On Designing Your Corporate Culture

  • In addition to historical takeaways, there are three main points to keep in mind as you are creating your own corporate culture:
    • “Cultures, like the organizations that create them, must evolve to meet new challenges” (p. 179).
    • “All cultures are aspirational … the point is not to be perfect, just better than you were yesterday” (pp. 179-180).
    • “While you can draw inspiration from other cultures, don’t try to adapt another organization’s ways” (p. 180).
  • Culture is a balancing act. “While every company needs core common cultural elements, trying to make all aspects of your culture identical across functions means weakening some functions in favor of others” (p. 189).
  • Culture can be thought of as a way of describing the types of employees that you would like to have in your company. Horowitz suggests four main characteristics to look for: smart, humble, hardworking, collaborative (p. 192). “Culture begins with deciding what you value most.” (p. 246)
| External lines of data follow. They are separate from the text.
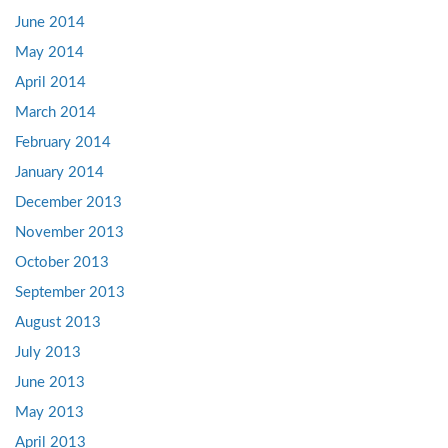
June 2014
May 2014
April 2014
March 2014
February 2014
January 2014
December 2013
November 2013
October 2013
September 2013
August 2013
July 2013
June 2013
May 2013
April 2013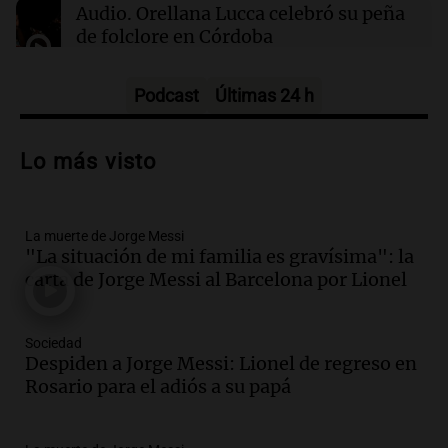
Audio.
Orellana Lucca celebró su peña
domingo 9 de agosto
de folclore en Córdoba
Tarde y Media
Episodios
Podcast
Últimas 24 h
Audio.
Trágico accidente en Mendoza:
un muerto y varios heridos tras caída de
Lo más visto
vehículos desde un puente
Panorama Federal
Episodios
La muerte de Jorge Messi
Audio.
Tragedia en Mendoza: un muerto
"La situación de mi familia es gravísima": la
y cinco heridos tras caer dos autos desde
carta de Jorge Messi al Barcelona por Lionel
un puente
Una mañana para todos
Episodios
Sociedad
Audio.
Messi llegará esta noche a
Despiden a Jorge Messi: Lionel de regreso en
Rosario para acompañar a su familia
Rosario para el adiós a su papá
tras la muerte de su papá
Una mañana para todos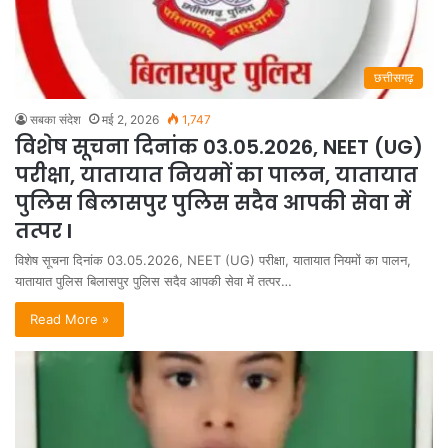
छत्तीसगढ़
सबका संदेश
मई 2, 2026
1,747
विशेष सूचना दिनांक 03.05.2026, NEET (UG)
परीक्षा, यातायात नियमों का पालन, यातायात
पुलिस बिलासपुर पुलिस सदैव आपकी सेवा में
तत्पर l
विशेष सूचना दिनांक 03.05.2026, NEET (UG) परीक्षा, यातायात नियमों का पालन,
यातायात पुलिस बिलासपुर पुलिस सदैव आपकी सेवा में तत्पर…
Read More »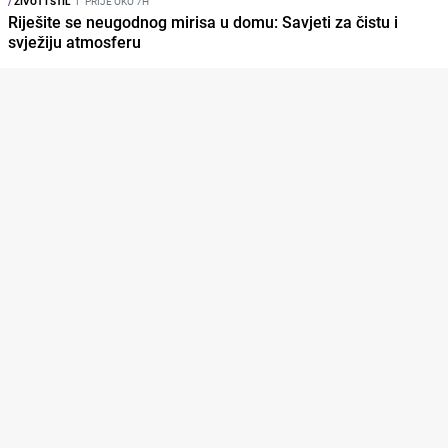
/
ŽIVOT I STIL
I
PRIJE OKO 7H
Riješite se neugodnog mirisa u domu: Savjeti za čistu i
svježiju atmosferu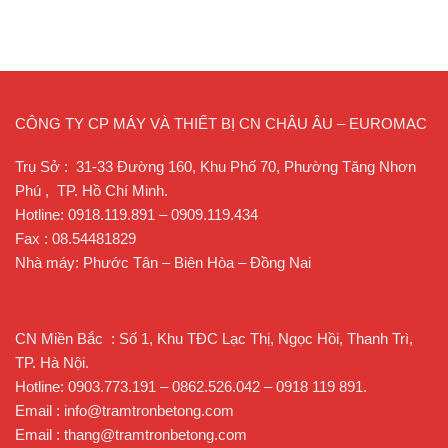
CÔNG TY CP MÁY VÀ THIẾT BỊ CN CHÂU ÂU – EUROMAC
Trụ Sở : 31-33 Đường 160, Khu Phố 70, Phường Tăng Nhơn
Phú , TP. Hồ Chí Minh.
Hotline: 0918.119.891 – 0909.119.434
Fax : 08.54481829
Nhà máy: Phước Tân – Biên Hòa – Đồng Nai
CN Miền Bắc : Số 1, Khu TĐC Lạc Thị, Ngọc Hồi, Thanh Trì,
TP. Hà Nội.
Hotline: 0903.773.191 – 0862.526.042 – 0918 119 891.
Email : info@tramtronbetong.com
Email : thang@tramtronbetong.com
  • One of the most important things to remember when managing culture is flexibility. Not all rules are hard and fast; sometimes the priority of values must be shuffled depending on the situation at hand.
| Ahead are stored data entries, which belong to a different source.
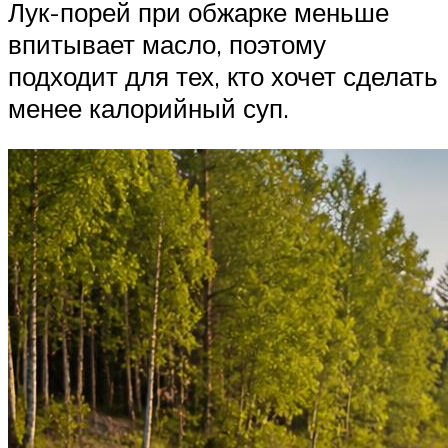
Лук-порей при обжарке меньше
впитывает масло, поэтому
подходит для тех, кто хочет сделать
менее калорийный суп.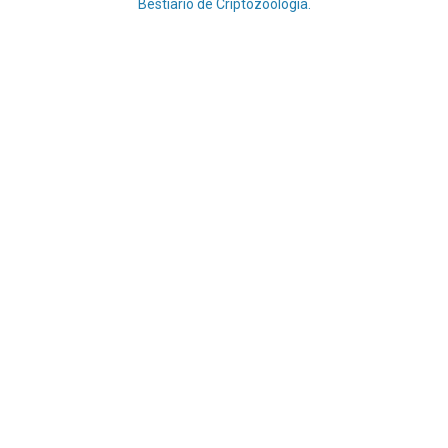
Bestiario de Criptozoología.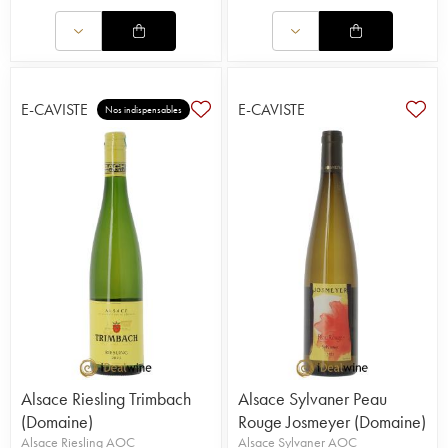
E-CAVISTE
E-CAVISTE
Nos indispensables
Alsace Riesling Trimbach
Alsace Sylvaner Peau
(Domaine)
Rouge Josmeyer (Domaine)
Alsace Riesling AOC
Alsace Sylvaner AOC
  • Values that should be central to your culture, no matter the industry, are trust, loyalty, and openness to bad news. If the culture is built around these three, and manages to evolve as the company does, the culture has a firm foundation that should withstand any instability that may arise.
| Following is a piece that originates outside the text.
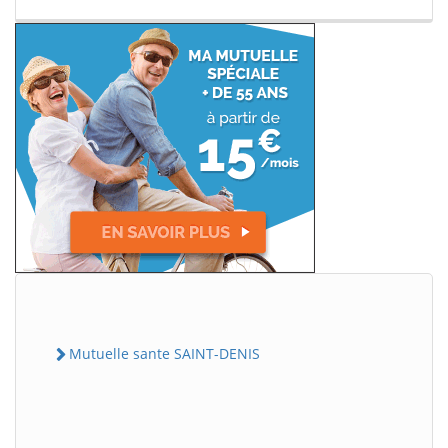
Mutuelle sante SAINT-DENIS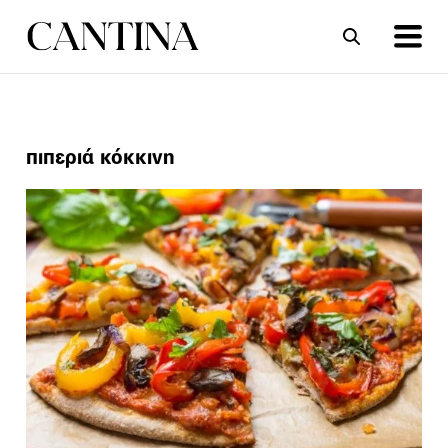
ΣΥΝΤΑΓΕΣ
ΑΡΘΡΑ
πιπεριά κόκκινη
  • On trust, when truthfulness seems it could hurt the culture: “The trick – and it’s tricky – is to tell the truth without thereby destroying the company. To do this, you must accept that you can’t change reality, but you can assign it a new meaning” (p. 235).
  • On openness to bad news: “People take their cues from the leader, so if you’re okay with bad news, they will be too” (p. 240). Encouraging employees to share updates, even when they are negative, will encourage a productive work environment with forward momentum despite unexpected slowdowns.
  • On loyalty: “Ultimately, loyalty is about the quality of your relationships. People don’t leave companies, they leave managers” (p. 243).

On Broken Culture

  • There are several key indicators that there is an issue with corporate culture:
  • “The wrong people are quitting too often … If your business is going well, yet people are leaving at a higher-than-industry-expected rate, you have a culture problem. If they’re precisely the people you want to keep, that’s an even worse sign” (p. 210).
  • “You’re failing at your top priorities” (p. 210).
  • “An employee does something that truly shocks you … If somebody behaves in a way you can’t believe, remember that your culture somehow made that acceptable.” (pp. 210-211).
  • One way to counteract a broken culture is through object lessons: “an object warning … is a dramatic warning you put into effect after something bad has happened and you need to correct it in a way that will reset the culture and make sure the bad thing never happens again” (p. 212).
  • To avoid destroying culture as a manager, follow the rule of disagreeing and committing. “You can disagree in the meeting, but afterward you must not only support the final decision, you must be able to compellingly articulate the reasons the decision was made” (p. 225).

Horowitz, B. (2019). What You Do Is Who You Are: How to Create Your Business Culture. New York: HarperBusiness.